She answered, smiling also: "I have my full share of superstition, but not about things like that. Are you really afraid of peacock's feathers?"
"No; but my mother wouldn't have one near her for worlds. She says that she has added all the Italian superstitions to the American ones."
"Is your mother an American?" said Sophy, surprised and pleased at this idea. If Amaldi's mother was an American, that would account in a great measure, she thought, for her feeling towards him—that odd feeling of having known him before.

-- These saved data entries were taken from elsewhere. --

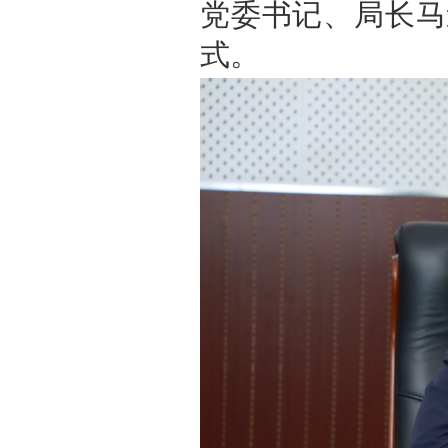
党委书记、局长马
式。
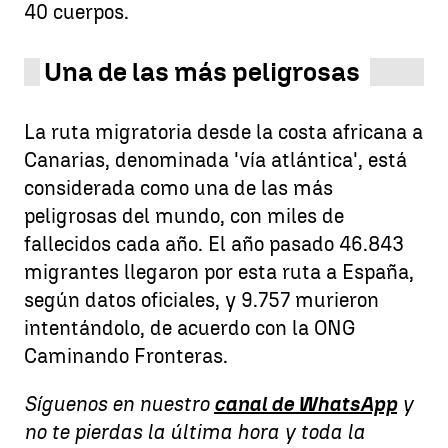
40 cuerpos.
Una de las más peligrosas
La ruta migratoria desde la costa africana a
Canarias, denominada 'vía atlántica', está
considerada como una de las más
peligrosas del mundo, con miles de
fallecidos cada año. El año pasado 46.843
migrantes llegaron por esta ruta a España,
según datos oficiales, y 9.757 murieron
intentándolo, de acuerdo con la ONG
Caminando Fronteras.
Síguenos en nuestro
canal de WhatsApp
y
no te pierdas la última hora y toda la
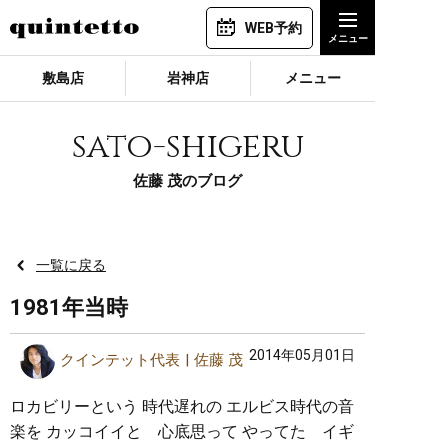
WEB予約
敷島店
岩神店
メニュー
sato-shigeru
佐藤 茂のブログ
一覧に戻る
1981年当時
2014年05月01日
クインテット代表
佐藤 茂
ロカビリーという 時代遅れの エルビス時代の音
楽を カッコイイと 心底思って やってた イギ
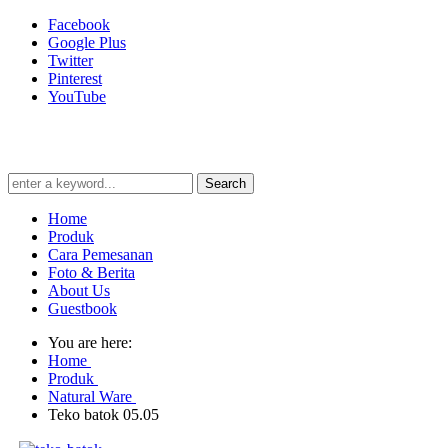
Facebook
Google Plus
Twitter
Pinterest
YouTube
Search
Home
Produk
Cara Pemesanan
Foto & Berita
About Us
Guestbook
You are here:
Home
Produk
Natural Ware
Teko batok 05.05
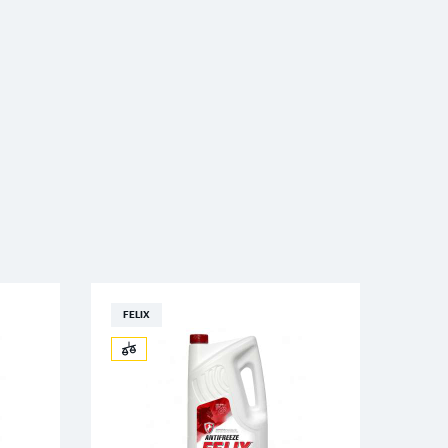
FELIX
FELI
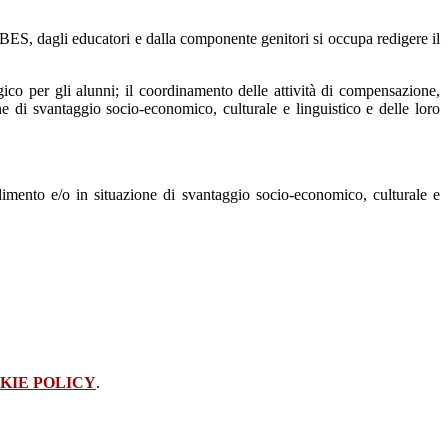
ea BES, dagli educatori e dalla componente genitori si occupa redigere il
gico per gli alunni; il coordinamento delle attività di compensazione,
ne di svantaggio socio-economico, culturale e linguistico e delle loro
ndimento e/o in situazione di svantaggio socio-economico, culturale e
KIE POLICY
.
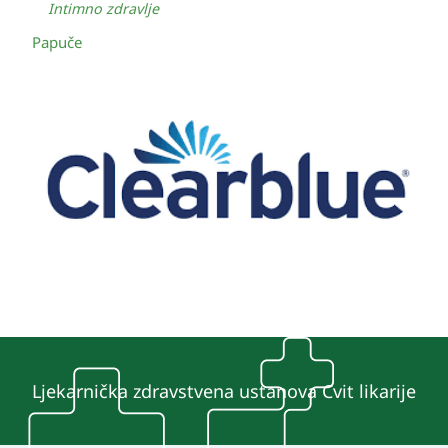
Intimno zdravlje
Papuče
Ljekarnička zdravstvena ustanova Cvit likarije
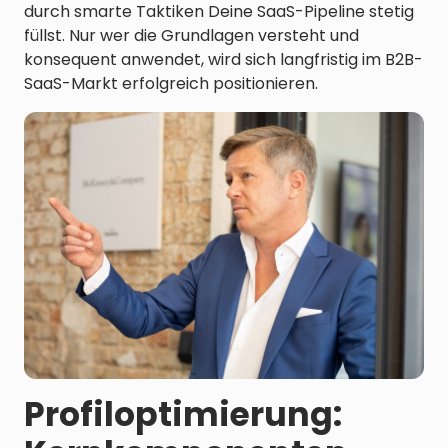
durch smarte Taktiken Deine SaaS-Pipeline stetig
füllst. Nur wer die Grundlagen versteht und
konsequent anwendet, wird sich langfristig im B2B-
SaaS-Markt erfolgreich positionieren.
Profiloptimierung:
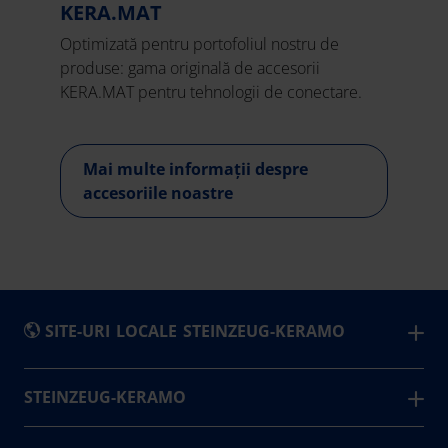
KERA.MAT
Optimizată pentru portofoliul nostru de
produse: gama originală de accesorii
KERA.MAT pentru tehnologii de conectare.
Mai multe informații despre
accesoriile noastre
SITE-URI LOCALE STEINZEUG-KERAMO
België
STEINZEUG-KERAMO
Steinzeug-Keramo reprezintă fiabilitate și sustenabilitate
Česká Republika
– atât ca partener de încredere, cât și prin soluțiile de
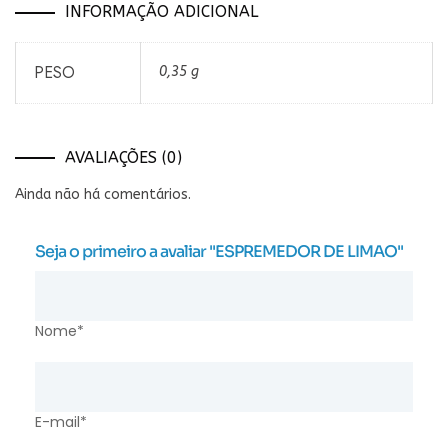
INFORMAÇÃO ADICIONAL
PESO
0,35 g
AVALIAÇÕES (0)
Ainda não há comentários.
Seja o primeiro a avaliar "ESPREMEDOR DE LIMAO"
Nome*
E-mail*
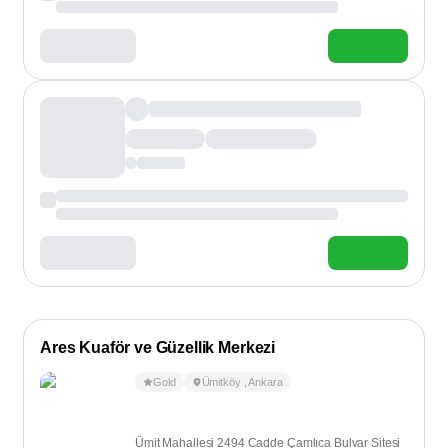
Ares Kuaför ve Güzellik Merkezi
Gold
Ümitköy
,
Ankara
Ümit Mahallesi 2494 Cadde Çamlıca Bulvar Sitesi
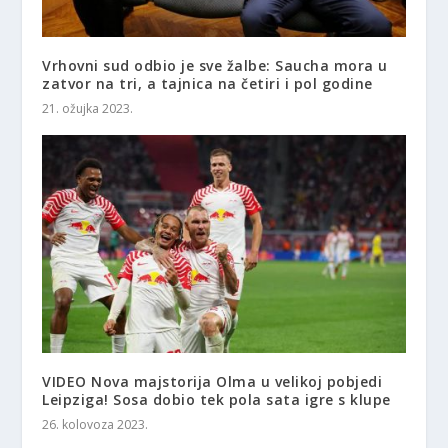
Vrhovni sud odbio je sve žalbe: Saucha mora u
zatvor na tri, a tajnica na četiri i pol godine
21. ožujka 2023.
VIDEO Nova majstorija Olma u velikoj pobjedi
Leipziga! Sosa dobio tek pola sata igre s klupe
26. kolovoza 2023.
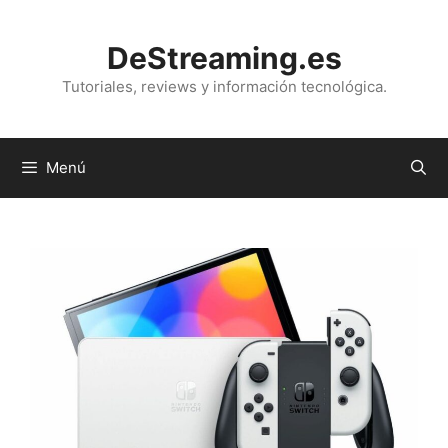
Saltar
al
DeStreaming.es
contenido
Tutoriales, reviews y información tecnológica.
Menú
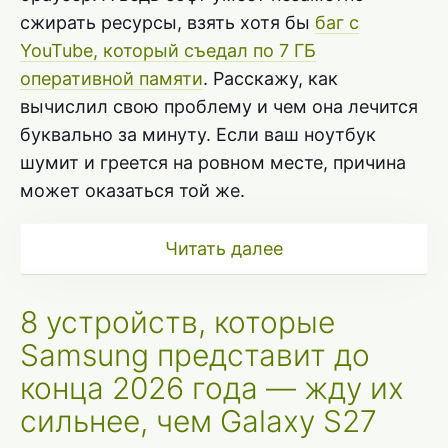
сжирать ресурсы, взять хотя бы
баг с
YouTube, который съедал по 7 ГБ
оперативной памяти
. Расскажу, как
вычислил свою проблему и чем она лечится
буквально за минуту. Если ваш ноутбук
шумит и греется на ровном месте, причина
может оказаться той же.
Читать далее
8 устройств, которые
Samsung представит до
конца 2026 года — жду их
сильнее, чем Galaxy S27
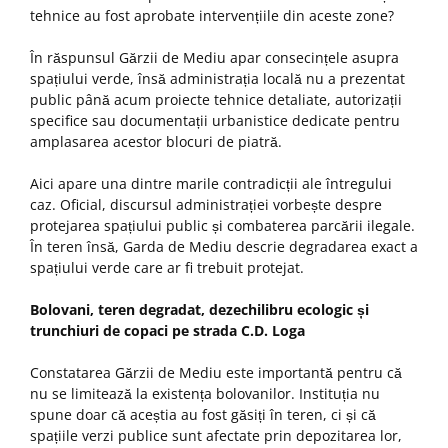
tehnice au fost aprobate intervențiile din aceste zone?
În răspunsul Gărzii de Mediu apar consecințele asupra
spațiului verde, însă administrația locală nu a prezentat
public până acum proiecte tehnice detaliate, autorizații
specifice sau documentații urbanistice dedicate pentru
amplasarea acestor blocuri de piatră.
Aici apare una dintre marile contradicții ale întregului
caz. Oficial, discursul administrației vorbește despre
protejarea spațiului public și combaterea parcării ilegale.
În teren însă, Garda de Mediu descrie degradarea exact a
spațiului verde care ar fi trebuit protejat.
Bolovani, teren degradat, dezechilibru ecologic și
trunchiuri de copaci pe strada C.D. Loga
Constatarea Gărzii de Mediu este importantă pentru că
nu se limitează la existența bolovanilor. Instituția nu
spune doar că aceștia au fost găsiți în teren, ci și că
spațiile verzi publice sunt afectate prin depozitarea lor,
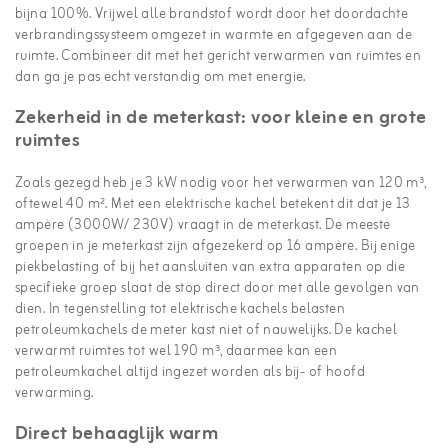
bijna 100%. Vrijwel alle brandstof wordt door het doordachte
verbrandingssysteem omgezet in warmte en afgegeven aan de
ruimte. Combineer dit met het gericht verwarmen van ruimtes en
dan ga je pas echt verstandig om met energie.
Zekerheid in de meterkast: voor kleine en grote
ruimtes
Zoals gezegd heb je 3 kW nodig voor het verwarmen van 120 m³,
oftewel 40 m². Met een elektrische kachel betekent dit dat je 13
ampère (3000W/ 230V) vraagt in de meterkast. De meeste
groepen in je meterkast zijn afgezekerd op 16 ampère. Bij enige
piekbelasting of bij het aansluiten van extra apparaten op die
specifieke groep slaat de stop direct door met alle gevolgen van
dien. In tegenstelling tot elektrische kachels belasten
petroleumkachels de meter kast niet of nauwelijks. De kachel
verwarmt ruimtes tot wel 190 m³, daarmee kan een
petroleumkachel altijd ingezet worden als bij- of hoofd
verwarming.
Direct behaaglijk warm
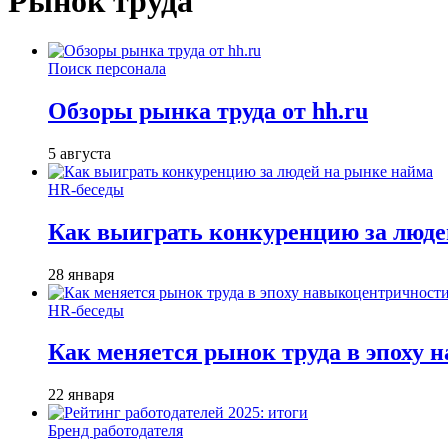
Рынок труда
Поиск персонала
Обзоры рынка труда от hh.ru
5 августа
HR-беседы
Как выиграть конкуренцию за люде
28 января
HR-беседы
Как меняется рынок труда в эпоху
22 января
Бренд работодателя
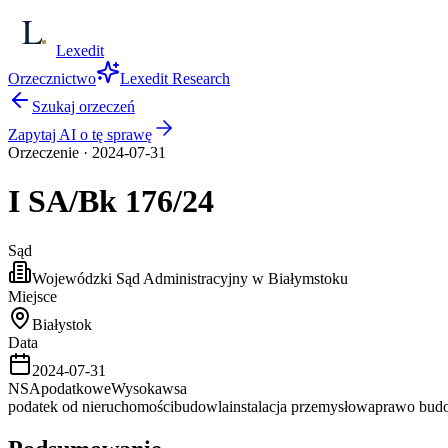
Lexedit
Orzecznictwo
Lexedit Research
Szukaj orzeczeń
Zapytaj AI o tę sprawę
Orzeczenie
·
2024-07-31
I SA/Bk
176/24
Sąd
Wojewódzki Sąd Administracyjny w Białymstoku
Miejsce
Białystok
Data
2024-07-31
NSA
podatkowe
Wysoka
wsa
podatek od nieruchomości
budowla
instalacja przemysłowa
prawo bud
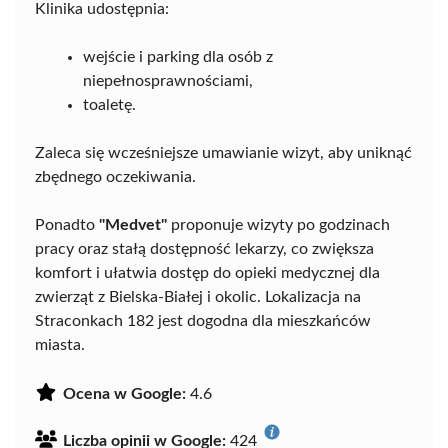
Klinika udostępnia:
wejście i parking dla osób z
niepełnosprawnościami,
toaletę.
Zaleca się wcześniejsze umawianie wizyt, aby uniknąć
zbędnego oczekiwania.
Ponadto
"Medvet"
proponuje wizyty po godzinach
pracy oraz stałą dostępność lekarzy, co zwiększa
komfort i ułatwia dostęp do opieki medycznej dla
zwierząt z Bielska-Białej i okolic. Lokalizacja na
Straconkach 182 jest dogodna dla mieszkańców
miasta.
Ocena w Google:
4.6
Liczba opinii w Google:
424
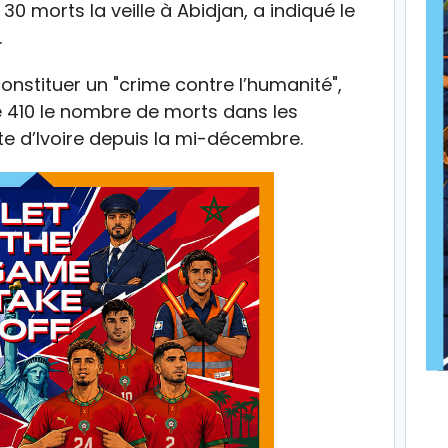
0 morts la veille à Abidjan, a indiqué le
.
nstituer un "crime contre l’humanité",
de 410 le nombre de morts dans les
te d’Ivoire depuis la mi-décembre.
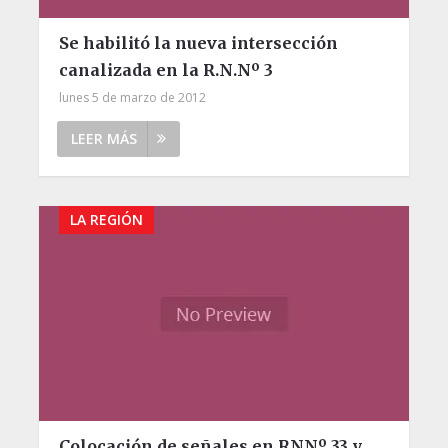
Se habilitó la nueva intersección
canalizada en la R.N.Nº 3
lunes 5 de marzo de 2012
LEER MÁS
LA REGIÓN
Colocación de señales en RNNº 33 y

"Yes," Amaldi was saying. "I am half American through my mother. She was a Miss Brainton."
"I am an American," said Sophy; "a Virginian. My name was Sophy Taliaferro. And that's odd"—she broke off, realising that her maiden name was probably of Italian origin—"because, though it's pronounced 'Tolliver,' it's spelt 'Taliaferro.' I never really thought of it before—but the first Taliaferro must have been an Italian!"
"Why, yes," said Amaldi eagerly, "There is a Tagliaferro family in Italy."
"So you're half American and I'm half Italian," she went on, looking at him pleasedly out of her candid eyes. "Such coincidences are strange, aren't they?"
"They're very delightful," said Amaldi, in a voice as frank as her look. He was thinking: "You are the woman I have imagined all my life. It seems very wonderful that you should have Italian blood."
Sophy liked this frank voice of his and the clear look in his eyes so much that she gave way to impulse.
"It seems to me," she said with the smile that he was beginning to watch for, "that Fate means us to become friends."